✍🏻 Professor Romance’s 5++ ⭐️ Review: Penny Reid’s Tend Trends to Seduce Your Bestfriend ✍🏻

Overall Grade: 5 ++ ⭐️

I’ve just finished Penny Reid’s Ten Trends to Seduce Your Bestfriend, aka TTTSYB (for purposes of this review), and I don’t have the words to properly urge you to read this book. Forgive me if this review reads all over the place, but frankly, there is much to unpack from TTTSYB

Here are the big messages:

Women in STEM is crucial. It feels like an imperative movement that should have more focus than brilliant stories such as Penny Reid’s book. Yes, I know adept researchers are writing on this topic, and we hear echoes of this message in our society. Yet, Reid underscores it in her story in a way that makes you realize the movement needs more heft to it. There is a moment in this story when Winnie speaks with a reporter that melts your heart. I’m an educator, so maybe that moment is more profound for me as the reporter shows Winnie the gravity of her “mission” in life as an educator. I’m not sure, but it’s one of the moments of this story that sticks to my ribs…and that’s important. 

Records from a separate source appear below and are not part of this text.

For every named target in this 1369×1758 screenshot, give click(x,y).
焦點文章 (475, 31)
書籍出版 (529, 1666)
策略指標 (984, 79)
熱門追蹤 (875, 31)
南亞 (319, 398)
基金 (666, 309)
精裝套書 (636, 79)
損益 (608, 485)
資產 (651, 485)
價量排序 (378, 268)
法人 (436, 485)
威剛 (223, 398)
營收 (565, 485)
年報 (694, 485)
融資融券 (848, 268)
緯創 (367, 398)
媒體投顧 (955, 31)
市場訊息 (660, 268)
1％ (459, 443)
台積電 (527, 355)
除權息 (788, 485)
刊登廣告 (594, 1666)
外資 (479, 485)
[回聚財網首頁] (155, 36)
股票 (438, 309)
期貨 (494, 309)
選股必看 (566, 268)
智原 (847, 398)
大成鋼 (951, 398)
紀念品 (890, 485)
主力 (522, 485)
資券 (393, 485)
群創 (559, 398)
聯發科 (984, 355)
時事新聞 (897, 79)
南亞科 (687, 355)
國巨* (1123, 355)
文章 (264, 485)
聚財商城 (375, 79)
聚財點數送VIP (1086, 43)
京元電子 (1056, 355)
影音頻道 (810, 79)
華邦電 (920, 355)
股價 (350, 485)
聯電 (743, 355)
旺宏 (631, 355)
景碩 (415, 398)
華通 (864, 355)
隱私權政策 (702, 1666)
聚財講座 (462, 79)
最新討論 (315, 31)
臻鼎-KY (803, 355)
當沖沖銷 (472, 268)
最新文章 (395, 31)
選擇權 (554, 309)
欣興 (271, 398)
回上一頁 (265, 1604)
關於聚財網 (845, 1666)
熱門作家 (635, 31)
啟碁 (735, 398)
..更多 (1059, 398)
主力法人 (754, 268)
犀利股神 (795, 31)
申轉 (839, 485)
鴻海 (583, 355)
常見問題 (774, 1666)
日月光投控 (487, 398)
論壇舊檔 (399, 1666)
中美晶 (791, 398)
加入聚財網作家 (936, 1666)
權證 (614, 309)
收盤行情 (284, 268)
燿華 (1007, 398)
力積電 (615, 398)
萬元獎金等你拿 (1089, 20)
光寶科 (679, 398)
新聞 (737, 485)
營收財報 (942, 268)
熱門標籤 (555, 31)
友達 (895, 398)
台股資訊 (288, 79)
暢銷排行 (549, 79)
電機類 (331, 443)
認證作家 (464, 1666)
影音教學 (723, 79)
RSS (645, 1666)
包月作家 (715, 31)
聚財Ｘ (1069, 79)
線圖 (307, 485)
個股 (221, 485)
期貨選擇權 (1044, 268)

What is normal? Accepting people as they are is necessary. Both her MMC, Byron, and FMC, Winnie, process life in different ways. For much of the story, Byron believes he’s “broken” or “weird” (thanks to his DA roommate, Jeff…gah, we HATE Jeff). However, Winnie helps Bryon see that he’s just different, not less than. And that message is hard to accept but necessary to hear. Similarly, Winnie’s past, one tainted by the harsh criticisms of an uncle, has also influenced her choices in the present. Her friend, Amelia, and Byron both work to help her understand that she can be herself and be loved too. Her discussions with both of them made me cry as I recognized her pain.

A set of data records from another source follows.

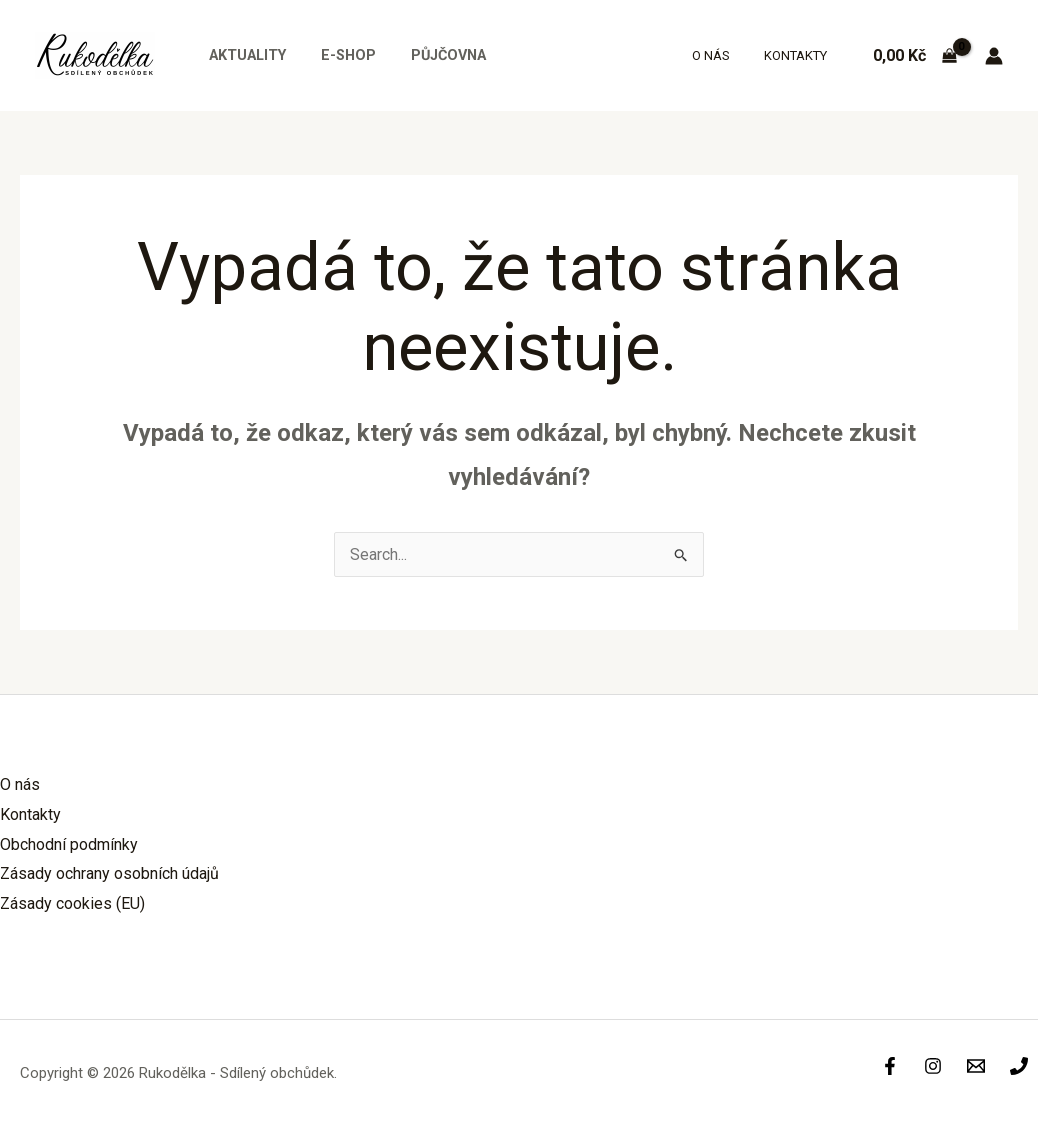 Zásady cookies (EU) (72, 903)
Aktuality (243, 55)
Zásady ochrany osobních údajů (109, 873)
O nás (723, 55)
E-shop (338, 55)
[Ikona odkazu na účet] (994, 56)
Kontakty (799, 55)
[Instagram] (933, 1066)
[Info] (976, 1066)
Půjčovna (432, 55)
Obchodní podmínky (69, 844)
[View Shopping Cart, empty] (914, 56)
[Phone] (1019, 1066)
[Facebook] (890, 1066) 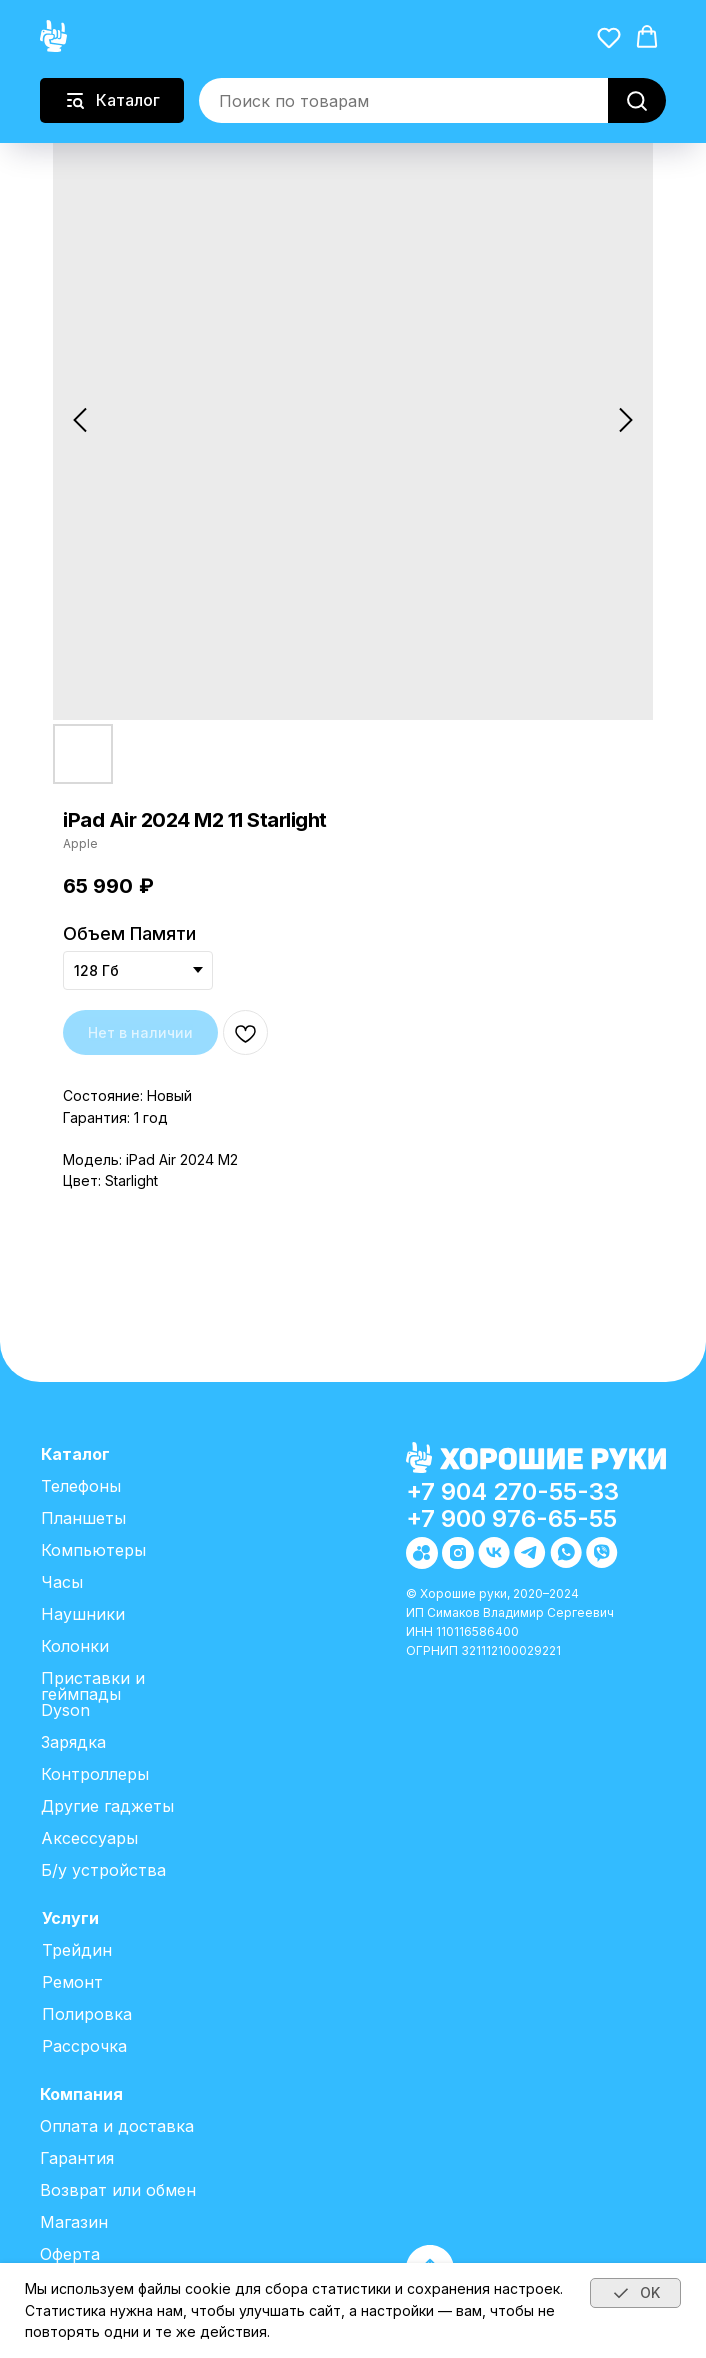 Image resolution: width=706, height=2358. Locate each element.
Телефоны (81, 1486)
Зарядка (73, 1742)
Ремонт (72, 1982)
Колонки (75, 1646)
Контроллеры (95, 1774)
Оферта (70, 2254)
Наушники (83, 1614)
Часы (62, 1582)
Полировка (87, 2014)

My favorite line of the book: “Only the brave love.” This is the crux of the romance portion of TTTSYB. This nugget hits at 83% after Winnie and Byron have tussled through their attractions, lusts, and interests in each other. In other words, this book baby is a TRUE slow burn, which I love for Winnie and Byron…and for the romance world in general. There is hate to love here; there are elements of insta-love in TTTSYB; and there is slow, slow burn. And I loved every moment of it. If you are someone who loves large helpings of eroticism with your romance, this isn’t it. If you love a romance with perfect edges, it’s not here. For me, Ten Trends to Seduce Your Bestfriend is Penny Reid’s most real romance, and it’s messy, insightful, challenging, heartrending, and Winnie and Byron feel like almost her purest (not in a $exual sense) couple characterization. 

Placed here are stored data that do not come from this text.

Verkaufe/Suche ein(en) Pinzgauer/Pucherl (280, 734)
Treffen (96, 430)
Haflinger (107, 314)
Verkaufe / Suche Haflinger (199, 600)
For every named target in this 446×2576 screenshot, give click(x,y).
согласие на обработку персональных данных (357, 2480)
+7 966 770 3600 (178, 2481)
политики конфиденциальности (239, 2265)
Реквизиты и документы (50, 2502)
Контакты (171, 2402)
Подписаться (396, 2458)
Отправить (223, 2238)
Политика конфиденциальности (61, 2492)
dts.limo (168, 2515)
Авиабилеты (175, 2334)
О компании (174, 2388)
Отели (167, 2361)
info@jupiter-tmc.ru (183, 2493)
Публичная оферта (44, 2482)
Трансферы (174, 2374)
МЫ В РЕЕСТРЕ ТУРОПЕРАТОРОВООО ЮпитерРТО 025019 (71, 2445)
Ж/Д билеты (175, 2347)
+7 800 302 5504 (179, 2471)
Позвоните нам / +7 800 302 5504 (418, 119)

And I’m so not okay after reading this book. Fiction imitates life, or at least the best of it should. I’m sure I shouldn’t share this here, but I need readers to understand that aspects of this book replicate my life. But where Winnie and Byron, with aplomb, I might add, have communicated and worked through their issues, my issues are still a mess. So as I was reading TTTSYB, it was like looking at one’s reflection in a mirror when you look hungover, with disheveled hair, bags under your eyes, etc. There is pain in it, but there is hope that you’ll clean yourself up and live another day. My husband holds aspects of Byron, and I, like Winnie, am a people pleaser to a detriment, never wanting to make waves. Unlike Byron, however, my husband is not self-aware, so even though he learned a few years ago that is probably on the spectrum, he has never looked inward to consider that. And as you can imagine, it has changed our marriage. I’ve acted as a buffer, peacemaker, and glue in our household for most of our married life, and I’ve resented it. So the pain of TTTSYB is its hope because life, for me, at times, feels hopeless. Yet, that hope is also a promise of sorts. This is why trying to write this review feels heady for me. I love this book and feel emotionally entangled in it. 

So there’s that. By my estimation, Penny Reid, especially after Ten Trends to Seduce Your Bestfriend, is a genius. I love her passion for storytelling which is evident on the pages of her stories. Her ideas seem insistent, and she takes her time in gifting us with them. I love that because when I turn to the first page of her book there is the promise that her story will change me. And while I don’t think TTTSYB has done that, I do think it’s allowed me to dream about a better future for myself.